Environmental Violence in Oaxaca

The state of Oaxaca continues to be a hub for violence perpetrated against environmental activists, many of whom hail from indigenous communities. On May 7th of this year, 21 year old environmental activist, Eugui Roy Martínez Pérez was found murdered at a ranch in the town of San Agustín Loxicha. He was a student at the Technological Institute of the Valley of Oaxaca (Instituto Tecnológico del Valle de Oaxaca) and was reported to have been an outspoken supporter for environmental advocacy (Miranda). According to the Mexican Center for Environmental Law (Centro Mexicano de Derecho Ambiental, CEMDA), 460 cases of aggression against environmentalists were reported between 2012 to 2018. Of these 460 cases, Oaxaca led with the highest number of reported attacks at 79. Additionally, 29% of all reported cases were associated with energy projects, of which 53 out of 460 constituted wind energy-specific cases (CEMDA).

Due to continued violent attacks against indigenous groups, especially within Oaxaca the past few years, many are calling for increased accountability from the government. The brutal assassinations that took place within San Mateo Del Mar are just some of the more recent attacks being perpetrated against indigenous communities that oppose these large scale energy projects. These communities have received support from the Mexican Supreme Court and human rights groups such as the Committee for the Integral Defence of Human Rights (Comité de Defensa Integral de Derechos Humanos, Gobixha, CODIGO DH), but still face the prospect of highly volatile attacks from those that oppose their territorial claims.

Sources: 

International Labour Organization. “C169 – Indigenous and Tribal Peoples Convention, 1989 (No. 169).” June 27, 1989. 

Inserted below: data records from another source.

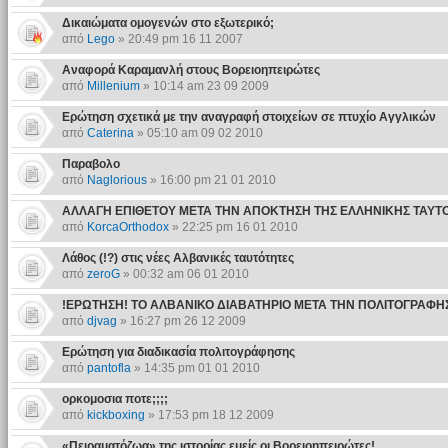
Δικαιώματα ομογενών στο εξωτερικό;
από
Lego
» 20:49 pm 16 11 2007
Αναφορά Καραμανλή στους Βορειοηπειρώτες
από
Millenium
» 10:14 am 23 09 2009
Ερώτηση σχετικά με την αναγραφή στοιχείων σε πτυχίο Αγγλικών
από
Caterina
» 05:10 am 09 02 2010
Παραβολο
από
Naglorious
» 16:00 pm 21 01 2010
ΑΛΛΑΓΗ ΕΠΙΘΕΤΟΥ ΜΕΤΑ ΤΗΝ ΑΠΟΚΤΗΣΗ ΤΗΣ ΕΛΛΗΝΙΚΗΣ ΤΑΥΤ
από
KorcaOrthodox
» 22:25 pm 16 01 2010
Λάθος (!?) στις νέες Αλβανικές ταυτότητες
από
zeroG
» 00:32 am 06 01 2010
!ΕΡΩΤΗΣΗ! ΤΟ ΑΛΒΑΝΙΚΟ ΔΙΑΒΑΤΗΡΙΟ ΜΕΤΑ ΤΗΝ ΠΟΛΙΤΟΓΡΑΦΗ
από
djvag
» 16:27 pm 26 12 2009
Ερώτηση για διαδικασία πολιτογράφησης
από
pantofla
» 14:35 pm 01 01 2010
ορκομοσια ποτε;;;;
από
kickboxing
» 17:53 pm 18 12 2009
«Πειραματόζωα» της ιστορίας εμείς οι Βορειοηπειρώτες!..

Comité de Defensa Integral de Derechos Humanos, Gobixha A.C. “Rostros de la Impunidad en Oaxaca Perspectivas desde la Defensa Integral de los Derechos Humanos.” March 2014. 

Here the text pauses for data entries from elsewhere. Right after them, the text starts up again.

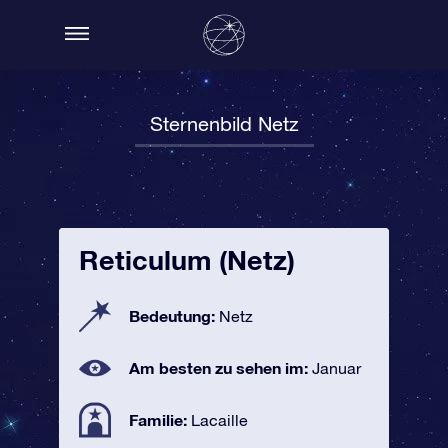
Sternenbild Netz
Reticulum (Netz)
Bedeutung:
Netz
Am besten zu sehen im:
Januar
Familie:
Lacaille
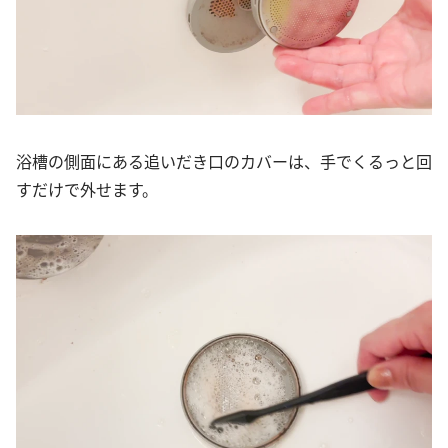
浴槽の側面にある追いだき口のカバーは、手でくるっと回
すだけで外せます。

Dunlap, Alexander. “Counterinsurgency for wind energy: the Bíi Hioxo wind park in 

Juchitán, Mexico.” The Journal of Peasant Studies. January 19, 2017. 

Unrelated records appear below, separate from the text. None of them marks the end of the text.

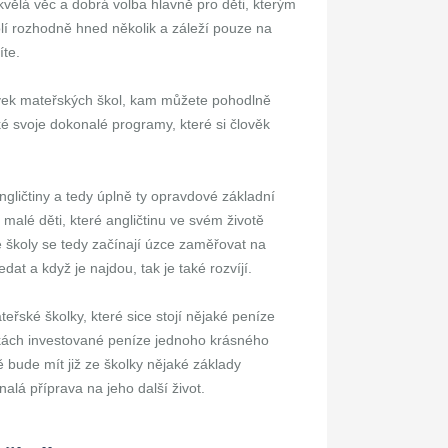
vělá věc a dobrá volba hlavně pro děti, kterým
kolí rozhodně hned několik a záleží pouze na
íte.
ovek mateřských škol, kam můžete pohodlně
ké svoje dokonalé programy, které si člověk
ngličtiny a tedy úplně ty opravdové základní
 malé děti, které angličtinu ve svém životě
školy se tedy začínají úzce zaměřovat na
dat a když je najdou, tak je také rozvíjí.
řské školky, které sice stojí nějaké peníze
kách investované peníze jednoho krásného
ě bude mít již ze školky nějaké základy
nalá příprava na jeho další život.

Rodríguez, Óscar. “Colocan primera piedra del Parque Eólico en el Istmo.” Milenio. November 26, 2017. 

Mexico News Daily. “Court orders halt to Juchitán wind farm.” January 11, 2018. 

Leyva Hernández, Alejandra, et al. “Informe Sobre La Situación De Las Personas Defensoras De Los Derechos Humanos Ambientales.” Edited by Andrea Davide Ulisse Cerami and 

Anaid Velasco Ramírez. Centro Mexicano de Derecho Ambiental. March, 2020.

Rodríguez, Óscar. “Asesinan a biólogo ambientalista en Oaxaca.” Milenio. May 11, 2020. 

Miranda, Fernando. “Environmental activist Eugui Roy Martínez was murdered in Oaxaca.” El Universal.  May 12, 2020. 

“Reportan asesinato masivo en el sur de Oaxaca; 15 muertos.” La Jornada. June 22, 2020. 

Associated Press. “At least 15 dead in southern Mexico wind-farm feud killings.” Washington Post. June 23, 2020. 

Chaca, Roselia. “Crece masacre en San Mateo del Mar; suman 15 muertos.” El Universal. June 23, 2020. 

Graham, Dave. “Fifteen killed in brutal attack on indigenous Mexican village.” Reuters. June 23, 2020. 

Comisión Nacional de los Derechos Humanos. “La CNDH requiere urgentemente al Gobierno del Estado de Oaxaca cumplimentar medidas cautelares decretadas a favor de los habitantes del Municipio de San Mateo del Mar.” CNDH México. June 26, 2020.